Data items:
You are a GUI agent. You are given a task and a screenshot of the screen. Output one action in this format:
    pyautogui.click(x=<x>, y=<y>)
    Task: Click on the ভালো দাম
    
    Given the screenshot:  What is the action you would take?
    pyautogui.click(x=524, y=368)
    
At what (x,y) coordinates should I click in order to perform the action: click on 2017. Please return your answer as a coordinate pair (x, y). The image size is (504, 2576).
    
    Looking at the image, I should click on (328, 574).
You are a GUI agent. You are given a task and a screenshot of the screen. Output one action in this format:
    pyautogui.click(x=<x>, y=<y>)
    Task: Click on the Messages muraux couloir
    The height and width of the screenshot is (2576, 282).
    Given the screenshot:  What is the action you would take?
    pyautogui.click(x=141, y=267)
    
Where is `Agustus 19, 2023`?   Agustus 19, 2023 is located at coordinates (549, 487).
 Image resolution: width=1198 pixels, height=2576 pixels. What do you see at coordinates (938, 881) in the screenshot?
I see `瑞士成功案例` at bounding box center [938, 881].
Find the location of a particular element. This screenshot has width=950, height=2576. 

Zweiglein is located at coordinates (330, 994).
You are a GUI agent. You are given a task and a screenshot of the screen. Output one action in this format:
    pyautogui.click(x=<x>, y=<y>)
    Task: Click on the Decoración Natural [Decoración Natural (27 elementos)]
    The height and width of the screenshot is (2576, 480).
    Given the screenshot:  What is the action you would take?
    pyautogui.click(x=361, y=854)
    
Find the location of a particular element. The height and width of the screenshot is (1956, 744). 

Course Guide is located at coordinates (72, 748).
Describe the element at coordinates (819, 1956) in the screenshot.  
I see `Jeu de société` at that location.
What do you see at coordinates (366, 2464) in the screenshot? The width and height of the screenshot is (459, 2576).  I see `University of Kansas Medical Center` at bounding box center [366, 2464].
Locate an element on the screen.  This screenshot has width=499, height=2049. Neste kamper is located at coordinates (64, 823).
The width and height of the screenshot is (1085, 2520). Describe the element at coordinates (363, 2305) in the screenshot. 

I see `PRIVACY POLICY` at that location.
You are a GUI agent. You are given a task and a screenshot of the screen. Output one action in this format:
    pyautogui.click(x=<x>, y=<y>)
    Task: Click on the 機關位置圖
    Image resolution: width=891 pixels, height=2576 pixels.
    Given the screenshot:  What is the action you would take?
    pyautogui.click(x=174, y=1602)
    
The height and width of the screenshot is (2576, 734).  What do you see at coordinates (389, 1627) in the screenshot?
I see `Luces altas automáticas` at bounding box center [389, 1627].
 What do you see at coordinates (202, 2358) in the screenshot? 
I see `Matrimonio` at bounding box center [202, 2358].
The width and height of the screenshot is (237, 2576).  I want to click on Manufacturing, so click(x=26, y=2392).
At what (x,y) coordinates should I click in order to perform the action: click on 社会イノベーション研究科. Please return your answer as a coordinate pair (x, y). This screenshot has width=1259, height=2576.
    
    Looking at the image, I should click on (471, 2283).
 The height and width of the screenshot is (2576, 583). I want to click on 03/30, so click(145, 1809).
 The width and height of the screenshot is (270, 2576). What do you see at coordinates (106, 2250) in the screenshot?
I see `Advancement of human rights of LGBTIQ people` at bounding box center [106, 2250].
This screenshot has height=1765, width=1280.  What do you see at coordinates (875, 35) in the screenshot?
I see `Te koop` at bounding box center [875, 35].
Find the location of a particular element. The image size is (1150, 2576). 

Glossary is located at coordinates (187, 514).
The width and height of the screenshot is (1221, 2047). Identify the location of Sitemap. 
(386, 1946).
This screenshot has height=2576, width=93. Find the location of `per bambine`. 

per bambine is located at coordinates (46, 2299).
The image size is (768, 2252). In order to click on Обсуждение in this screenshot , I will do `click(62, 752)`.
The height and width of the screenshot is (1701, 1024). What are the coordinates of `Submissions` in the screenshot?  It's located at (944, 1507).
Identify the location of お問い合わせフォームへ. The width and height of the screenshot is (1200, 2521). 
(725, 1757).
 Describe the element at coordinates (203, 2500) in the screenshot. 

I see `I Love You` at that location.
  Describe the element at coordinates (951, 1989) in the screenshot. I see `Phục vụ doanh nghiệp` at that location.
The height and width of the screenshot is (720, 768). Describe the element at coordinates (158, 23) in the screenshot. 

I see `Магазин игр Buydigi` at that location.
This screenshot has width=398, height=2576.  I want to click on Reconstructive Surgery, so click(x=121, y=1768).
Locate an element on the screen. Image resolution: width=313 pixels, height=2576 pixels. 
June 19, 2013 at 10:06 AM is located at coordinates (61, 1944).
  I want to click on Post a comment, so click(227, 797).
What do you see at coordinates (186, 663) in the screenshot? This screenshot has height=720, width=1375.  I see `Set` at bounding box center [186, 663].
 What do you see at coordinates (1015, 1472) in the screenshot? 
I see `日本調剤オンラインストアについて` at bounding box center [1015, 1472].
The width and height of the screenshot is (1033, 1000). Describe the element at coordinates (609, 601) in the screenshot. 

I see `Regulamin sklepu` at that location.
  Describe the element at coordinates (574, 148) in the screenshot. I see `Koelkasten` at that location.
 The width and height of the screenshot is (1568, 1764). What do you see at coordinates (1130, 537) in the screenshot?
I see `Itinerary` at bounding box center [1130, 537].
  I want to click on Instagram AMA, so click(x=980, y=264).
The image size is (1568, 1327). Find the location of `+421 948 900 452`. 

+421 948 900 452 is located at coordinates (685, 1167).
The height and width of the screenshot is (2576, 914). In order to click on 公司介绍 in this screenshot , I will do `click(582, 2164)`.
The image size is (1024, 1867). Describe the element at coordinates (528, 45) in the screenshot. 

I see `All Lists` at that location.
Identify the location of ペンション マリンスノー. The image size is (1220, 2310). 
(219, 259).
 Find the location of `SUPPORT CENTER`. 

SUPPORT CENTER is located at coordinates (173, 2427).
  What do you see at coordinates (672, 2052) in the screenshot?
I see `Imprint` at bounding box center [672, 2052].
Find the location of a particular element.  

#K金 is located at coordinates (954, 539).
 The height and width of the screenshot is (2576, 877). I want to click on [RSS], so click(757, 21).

**Task to complete:** Only a number is wanted here: the count of lines above that contain the word "will".

**Result of the exercise:** 2